[Source material — start]
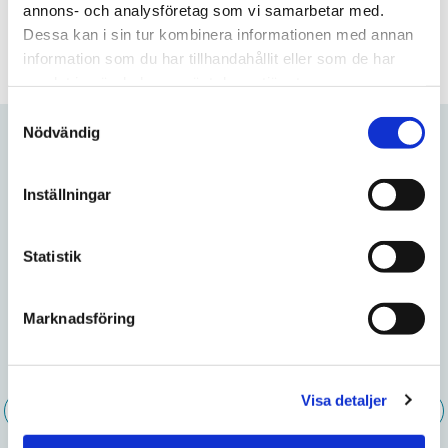
Frågor? Kontakta oss här
annons- och analysföretag som vi samarbetar med.
Dessa kan i sin tur kombinera informationen med annan
information som du har tillhandahållit eller som de har
samlat in när du har använt deras tjänster.
S
Nödvändig
a
m
Relaterade produkter
t
Inställningar
y
c
Lägg till i favoriter
Lägg till
k
Statistik
e
s
Marknadsföring
v
a
Cuba Black Cherry
Après Raspberry
l
Liqorice
Visa detaljer
INFO
INFO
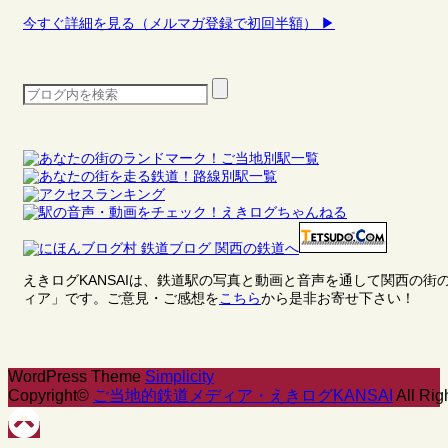
今すぐ詳細を見る（メルマガ登録で初回半額） ▶
えきログKANSAIは、鉄道駅の写真と動画と音声を通して関西の
ィア」です。ご意見・ご感想を
こちら
から是非お寄せ下さい！
WordPress Theme
Simplicity
Copyright©
ご当地的鉄道メディア・えきログKANSAI
All Rig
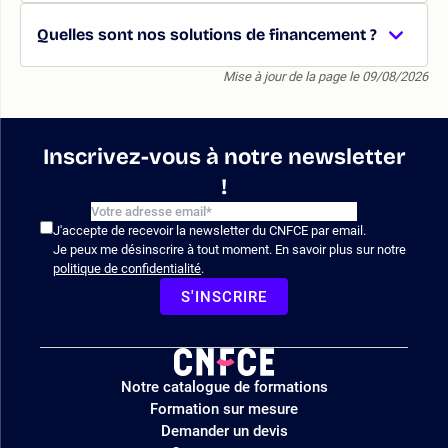
Quelles sont nos solutions de financement ?
Mise à jour de la page le 09/08/2026
Inscrivez-vous à notre newsletter
!
J'accepte de recevoir la newsletter du CNFCE par email.
Je peux me désinscrire à tout moment. En savoir plus sur notre
politique de confidentialité
.
S'INSCRIRE
Logo
Notre catalogue de formations
site
Formation sur mesure
Demander un devis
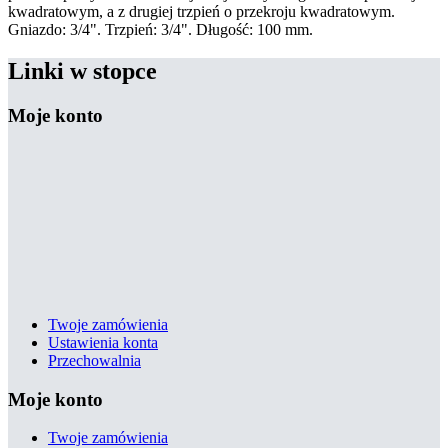
kwadratowym, a z drugiej trzpień o przekroju kwadratowym.
Gniazdo: 3/4". Trzpień: 3/4". Długość: 100 mm.
Linki w stopce
Moje konto
Twoje zamówienia
Ustawienia konta
Przechowalnia
Moje konto
Twoje zamówienia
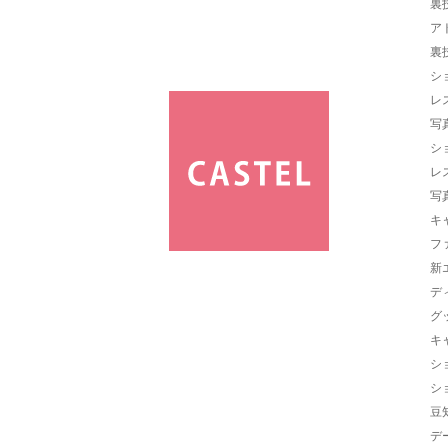
裏
ア
裏
シ
レ
写
シ
レ
写
キ
フ
新
デ
グ
キ
シ
シ
豆
デ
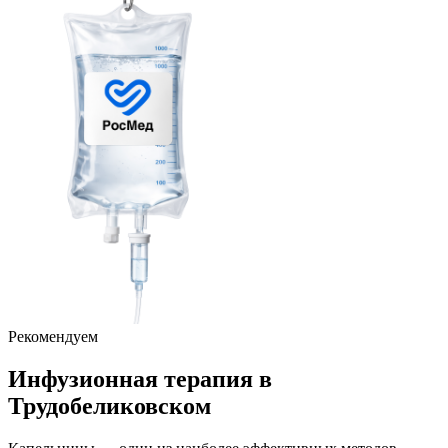
Рекомендуем
Инфузионная терапия
в
Трудобеликовском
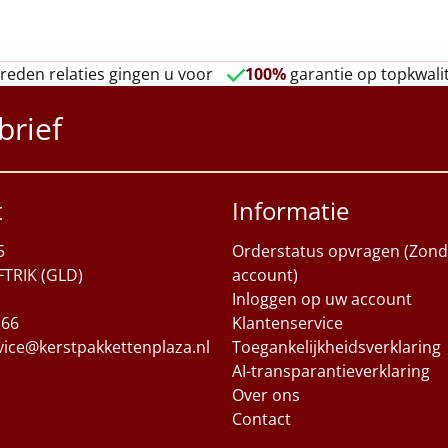
reden relaties gingen u voor
100%
garantie op topkwalit
brief
t
Informatie
5
Orderstatus opvragen (Zond
FTRIK (GLD)
account)
Inloggen op uw account
 66
Klantenservice
vice@kerstpakkettenplaza.nl
Toegankelijkheidsverklaring
AI-transparantieverklaring
Over ons
Contact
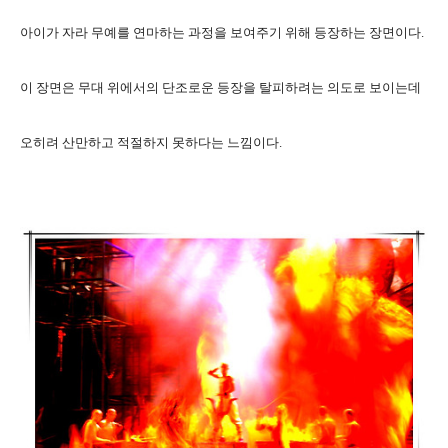
아이가 자라 무예를 연마하는 과정을 보여주기 위해 등장하는 장면이다.
이 장면은 무대 위에서의 단조로운 등장을 탈피하려는 의도로 보이는데
오히려 산만하고 적절하지 못하다는 느낌이다.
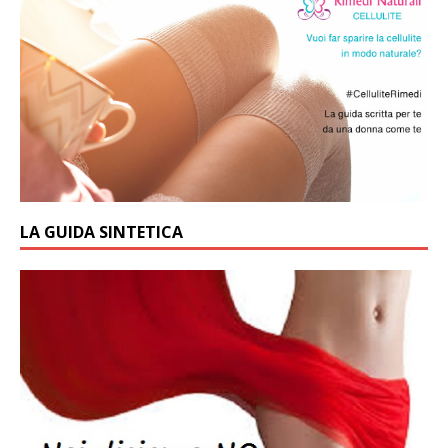
LA GUIDA SINTETICA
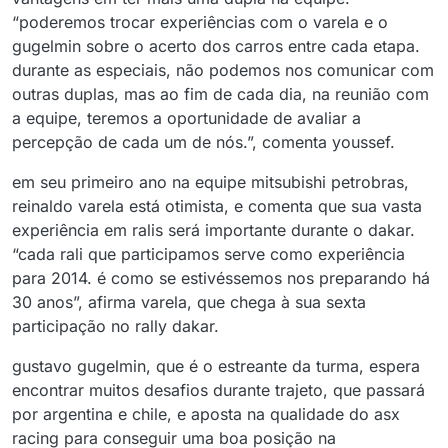
“poderemos trocar experiências com o varela e o
gugelmin sobre o acerto dos carros entre cada etapa.
durante as especiais, não podemos nos comunicar com
outras duplas, mas ao fim de cada dia, na reunião com
a equipe, teremos a oportunidade de avaliar a
percepção de cada um de nós.”, comenta youssef.
em seu primeiro ano na equipe mitsubishi petrobras,
reinaldo varela está otimista, e comenta que sua vasta
experiência em ralis será importante durante o dakar.
“cada rali que participamos serve como experiência
para 2014. é como se estivéssemos nos preparando há
30 anos”, afirma varela, que chega à sua sexta
participação no rally dakar.
gustavo gugelmin, que é o estreante da turma, espera
encontrar muitos desafios durante trajeto, que passará
por argentina e chile, e aposta na qualidade do asx
racing para conseguir uma boa posição na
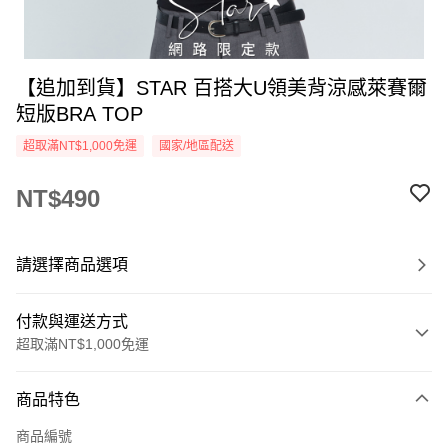
【追加到貨】STAR 百搭大U領美背涼感萊賽爾
短版BRA TOP
超取滿NT$1,000免運
國家/地區配送
NT$490
請選擇商品選項
付款與運送方式
超取滿NT$1,000免運
付款方式
商品特色
信用卡一次付款
商品編號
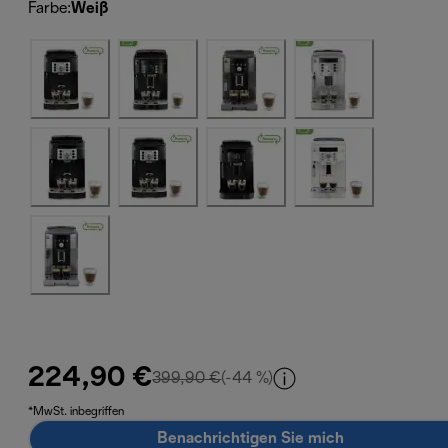
Farbe
:
Weiß
224,90 €
Originalpreis 399,90 €
399,90 €
(-44 %)
*MwSt. inbegriffen
Benachrichtigen Sie mich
[Source material — finish]
Exercise prompt: Across the material above, how many lines contain the string "cada"? The reply should be that number alone.

Response: 4